Problem to solve
After locating "Oleh sebab itu, pompa" in the listing below, copy that line and each one after it exactly, ending with the line that has "Schneller Wirkungseintritt, kurze Wirkungs".

Listed entries

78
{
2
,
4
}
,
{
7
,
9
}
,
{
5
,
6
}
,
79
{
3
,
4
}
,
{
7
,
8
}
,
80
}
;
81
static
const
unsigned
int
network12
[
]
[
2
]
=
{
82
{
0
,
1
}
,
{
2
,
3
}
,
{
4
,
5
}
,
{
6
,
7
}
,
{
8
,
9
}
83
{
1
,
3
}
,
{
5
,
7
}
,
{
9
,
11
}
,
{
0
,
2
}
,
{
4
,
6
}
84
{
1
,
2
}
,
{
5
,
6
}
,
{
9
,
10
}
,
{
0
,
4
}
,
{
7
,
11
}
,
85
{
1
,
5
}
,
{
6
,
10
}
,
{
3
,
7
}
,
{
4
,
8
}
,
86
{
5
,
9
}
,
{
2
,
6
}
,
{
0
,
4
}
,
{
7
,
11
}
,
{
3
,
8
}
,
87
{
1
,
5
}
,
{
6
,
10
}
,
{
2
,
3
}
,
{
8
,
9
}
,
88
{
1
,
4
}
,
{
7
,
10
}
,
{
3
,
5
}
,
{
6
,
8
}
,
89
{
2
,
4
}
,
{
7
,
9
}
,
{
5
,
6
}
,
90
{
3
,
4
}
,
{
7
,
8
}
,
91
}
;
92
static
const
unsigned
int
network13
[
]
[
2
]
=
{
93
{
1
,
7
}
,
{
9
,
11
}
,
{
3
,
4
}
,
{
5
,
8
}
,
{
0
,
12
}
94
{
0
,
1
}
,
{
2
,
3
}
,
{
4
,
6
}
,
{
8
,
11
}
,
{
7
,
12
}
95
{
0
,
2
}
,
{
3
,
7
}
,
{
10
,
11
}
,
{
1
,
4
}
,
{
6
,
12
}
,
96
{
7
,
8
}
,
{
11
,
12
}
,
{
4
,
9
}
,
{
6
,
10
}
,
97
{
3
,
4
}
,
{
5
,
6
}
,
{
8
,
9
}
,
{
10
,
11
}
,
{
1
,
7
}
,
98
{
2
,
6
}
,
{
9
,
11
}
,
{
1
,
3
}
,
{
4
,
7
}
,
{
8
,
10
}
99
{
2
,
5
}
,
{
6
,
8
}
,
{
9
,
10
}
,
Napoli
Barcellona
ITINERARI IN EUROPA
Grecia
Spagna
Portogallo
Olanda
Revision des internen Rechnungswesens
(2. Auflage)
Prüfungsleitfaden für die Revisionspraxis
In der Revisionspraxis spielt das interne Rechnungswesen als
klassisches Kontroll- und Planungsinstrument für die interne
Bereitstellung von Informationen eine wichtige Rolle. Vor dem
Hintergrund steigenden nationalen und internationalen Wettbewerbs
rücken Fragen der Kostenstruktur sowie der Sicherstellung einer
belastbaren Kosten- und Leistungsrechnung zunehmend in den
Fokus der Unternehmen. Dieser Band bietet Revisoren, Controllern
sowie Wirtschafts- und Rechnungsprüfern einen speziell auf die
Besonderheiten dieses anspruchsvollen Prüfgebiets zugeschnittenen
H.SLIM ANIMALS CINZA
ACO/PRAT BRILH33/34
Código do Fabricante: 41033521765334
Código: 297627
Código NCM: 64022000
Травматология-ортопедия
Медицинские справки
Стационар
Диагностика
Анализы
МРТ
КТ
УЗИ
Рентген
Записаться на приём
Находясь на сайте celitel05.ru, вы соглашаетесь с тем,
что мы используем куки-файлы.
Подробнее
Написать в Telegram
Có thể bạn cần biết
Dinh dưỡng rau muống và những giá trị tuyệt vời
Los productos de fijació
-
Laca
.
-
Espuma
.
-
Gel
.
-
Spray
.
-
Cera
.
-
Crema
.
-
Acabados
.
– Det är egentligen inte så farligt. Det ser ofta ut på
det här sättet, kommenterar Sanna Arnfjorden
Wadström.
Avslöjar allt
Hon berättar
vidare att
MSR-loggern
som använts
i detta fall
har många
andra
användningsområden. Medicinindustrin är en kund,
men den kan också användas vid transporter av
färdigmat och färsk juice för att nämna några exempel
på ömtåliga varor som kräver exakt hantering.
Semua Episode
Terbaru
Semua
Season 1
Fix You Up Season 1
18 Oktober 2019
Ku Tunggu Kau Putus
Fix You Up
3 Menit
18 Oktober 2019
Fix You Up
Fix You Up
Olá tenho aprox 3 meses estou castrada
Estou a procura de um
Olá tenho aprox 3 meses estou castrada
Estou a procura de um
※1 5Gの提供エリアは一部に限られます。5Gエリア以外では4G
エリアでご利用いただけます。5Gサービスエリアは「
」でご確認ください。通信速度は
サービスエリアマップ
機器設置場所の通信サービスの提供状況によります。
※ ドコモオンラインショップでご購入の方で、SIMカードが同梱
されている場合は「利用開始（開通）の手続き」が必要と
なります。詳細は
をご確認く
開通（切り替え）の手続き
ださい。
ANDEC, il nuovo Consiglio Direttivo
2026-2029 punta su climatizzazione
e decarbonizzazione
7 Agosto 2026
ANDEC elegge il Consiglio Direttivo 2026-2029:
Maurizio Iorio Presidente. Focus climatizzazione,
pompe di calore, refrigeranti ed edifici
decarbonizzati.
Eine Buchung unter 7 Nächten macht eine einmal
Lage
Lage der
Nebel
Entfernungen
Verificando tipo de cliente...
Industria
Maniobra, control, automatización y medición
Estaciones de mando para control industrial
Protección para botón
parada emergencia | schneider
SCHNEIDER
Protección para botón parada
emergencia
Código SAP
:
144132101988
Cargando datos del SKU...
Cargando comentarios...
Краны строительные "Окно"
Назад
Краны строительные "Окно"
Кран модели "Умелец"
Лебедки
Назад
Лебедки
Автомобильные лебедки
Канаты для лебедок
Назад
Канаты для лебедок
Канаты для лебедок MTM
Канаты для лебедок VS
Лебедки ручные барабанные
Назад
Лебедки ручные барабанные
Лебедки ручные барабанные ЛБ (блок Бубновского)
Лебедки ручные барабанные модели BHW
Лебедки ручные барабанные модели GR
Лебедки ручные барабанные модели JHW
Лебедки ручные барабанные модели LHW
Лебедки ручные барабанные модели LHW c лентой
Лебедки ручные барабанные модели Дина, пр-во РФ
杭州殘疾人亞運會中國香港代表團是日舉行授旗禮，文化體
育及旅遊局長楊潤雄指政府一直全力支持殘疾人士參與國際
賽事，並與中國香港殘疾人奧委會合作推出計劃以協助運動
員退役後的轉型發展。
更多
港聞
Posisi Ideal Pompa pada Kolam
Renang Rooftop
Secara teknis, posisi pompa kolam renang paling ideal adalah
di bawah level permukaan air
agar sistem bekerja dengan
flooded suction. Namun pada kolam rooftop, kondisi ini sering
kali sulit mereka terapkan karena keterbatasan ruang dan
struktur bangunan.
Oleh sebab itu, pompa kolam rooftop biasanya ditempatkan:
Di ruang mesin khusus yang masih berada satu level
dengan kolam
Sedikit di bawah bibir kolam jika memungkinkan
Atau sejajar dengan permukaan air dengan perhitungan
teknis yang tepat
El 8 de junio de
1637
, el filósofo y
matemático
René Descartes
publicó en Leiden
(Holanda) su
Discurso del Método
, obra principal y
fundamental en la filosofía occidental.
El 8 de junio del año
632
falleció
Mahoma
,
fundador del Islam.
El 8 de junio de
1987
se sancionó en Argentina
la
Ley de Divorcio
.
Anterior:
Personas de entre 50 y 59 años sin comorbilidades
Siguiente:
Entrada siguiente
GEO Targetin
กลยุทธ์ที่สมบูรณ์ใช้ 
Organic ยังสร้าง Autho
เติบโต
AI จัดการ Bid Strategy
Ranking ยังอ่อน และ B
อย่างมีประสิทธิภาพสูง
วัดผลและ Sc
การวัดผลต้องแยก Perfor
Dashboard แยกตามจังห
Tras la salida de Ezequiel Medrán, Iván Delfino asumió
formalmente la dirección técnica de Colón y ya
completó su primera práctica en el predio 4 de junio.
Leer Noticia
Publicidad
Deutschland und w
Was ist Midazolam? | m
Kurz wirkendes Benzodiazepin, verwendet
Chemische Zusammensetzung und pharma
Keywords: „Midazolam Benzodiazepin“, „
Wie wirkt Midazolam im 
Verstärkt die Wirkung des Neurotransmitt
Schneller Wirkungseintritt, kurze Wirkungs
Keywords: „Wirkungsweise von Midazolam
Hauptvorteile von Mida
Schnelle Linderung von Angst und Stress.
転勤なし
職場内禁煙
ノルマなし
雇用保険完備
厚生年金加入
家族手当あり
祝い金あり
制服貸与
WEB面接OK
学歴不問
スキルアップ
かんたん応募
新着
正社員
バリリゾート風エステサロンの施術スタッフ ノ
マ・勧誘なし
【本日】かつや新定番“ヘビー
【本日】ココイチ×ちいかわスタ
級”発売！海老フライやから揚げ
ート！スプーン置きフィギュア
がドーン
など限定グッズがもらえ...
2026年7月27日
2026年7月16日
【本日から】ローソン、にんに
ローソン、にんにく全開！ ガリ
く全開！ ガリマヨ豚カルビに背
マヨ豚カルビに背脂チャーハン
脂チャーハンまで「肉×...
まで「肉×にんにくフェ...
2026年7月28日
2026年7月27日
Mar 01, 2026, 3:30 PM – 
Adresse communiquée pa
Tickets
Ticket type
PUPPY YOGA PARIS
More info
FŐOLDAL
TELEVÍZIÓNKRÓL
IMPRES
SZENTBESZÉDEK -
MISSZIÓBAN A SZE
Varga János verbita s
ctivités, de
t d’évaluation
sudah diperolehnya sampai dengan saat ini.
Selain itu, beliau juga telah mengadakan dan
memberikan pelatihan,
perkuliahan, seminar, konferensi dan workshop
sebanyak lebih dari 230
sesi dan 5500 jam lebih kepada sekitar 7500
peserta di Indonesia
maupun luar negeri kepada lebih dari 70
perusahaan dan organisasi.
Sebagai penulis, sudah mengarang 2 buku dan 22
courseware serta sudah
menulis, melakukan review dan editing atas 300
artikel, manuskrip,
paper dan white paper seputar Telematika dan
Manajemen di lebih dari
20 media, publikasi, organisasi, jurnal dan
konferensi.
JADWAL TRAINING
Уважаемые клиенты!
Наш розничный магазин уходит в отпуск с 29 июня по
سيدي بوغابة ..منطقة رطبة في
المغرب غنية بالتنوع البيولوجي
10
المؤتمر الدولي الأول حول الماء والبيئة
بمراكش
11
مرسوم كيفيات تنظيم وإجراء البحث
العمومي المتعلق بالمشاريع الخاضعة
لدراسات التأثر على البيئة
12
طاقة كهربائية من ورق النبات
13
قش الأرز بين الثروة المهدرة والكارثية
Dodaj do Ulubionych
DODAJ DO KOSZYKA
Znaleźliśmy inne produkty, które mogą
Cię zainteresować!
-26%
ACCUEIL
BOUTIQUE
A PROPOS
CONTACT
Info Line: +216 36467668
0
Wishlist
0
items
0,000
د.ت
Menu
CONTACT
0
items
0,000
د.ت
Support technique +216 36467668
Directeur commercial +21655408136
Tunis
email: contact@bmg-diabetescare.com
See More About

Result for this task
Oleh sebab itu, pompa kolam rooftop biasanya ditempatkan:
Di ruang mesin khusus yang masih berada satu level
dengan kolam
Sedikit di bawah bibir kolam jika memungkinkan
Atau sejajar dengan permukaan air dengan perhitungan
teknis yang tepat
El 8 de junio de
1637
, el filósofo y
matemático
René Descartes
publicó en Leiden
(Holanda) su
Discurso del Método
, obra principal y
fundamental en la filosofía occidental.
El 8 de junio del año
632
falleció
Mahoma
,
fundador del Islam.
El 8 de junio de
1987
se sancionó en Argentina
la
Ley de Divorcio
.
Anterior:
Personas de entre 50 y 59 años sin comorbilidades
Siguiente:
Entrada siguiente
GEO Targetin
กลยุทธ์ที่สมบูรณ์ใช้ 
Organic ยังสร้าง Autho
เติบโต
AI จัดการ Bid Strategy
Ranking ยังอ่อน และ B
อย่างมีประสิทธิภาพสูง
วัดผลและ Sc
การวัดผลต้องแยก Perfor
Dashboard แยกตามจังห
Tras la salida de Ezequiel Medrán, Iván Delfino asumió
formalmente la dirección técnica de Colón y ya
completó su primera práctica en el predio 4 de junio.
Leer Noticia
Publicidad
Deutschland und w
Was ist Midazolam? | m
Kurz wirkendes Benzodiazepin, verwendet
Chemische Zusammensetzung und pharma
Keywords: „Midazolam Benzodiazepin“, „
Wie wirkt Midazolam im 
Verstärkt die Wirkung des Neurotransmitt
Schneller Wirkungseintritt, kurze Wirkungs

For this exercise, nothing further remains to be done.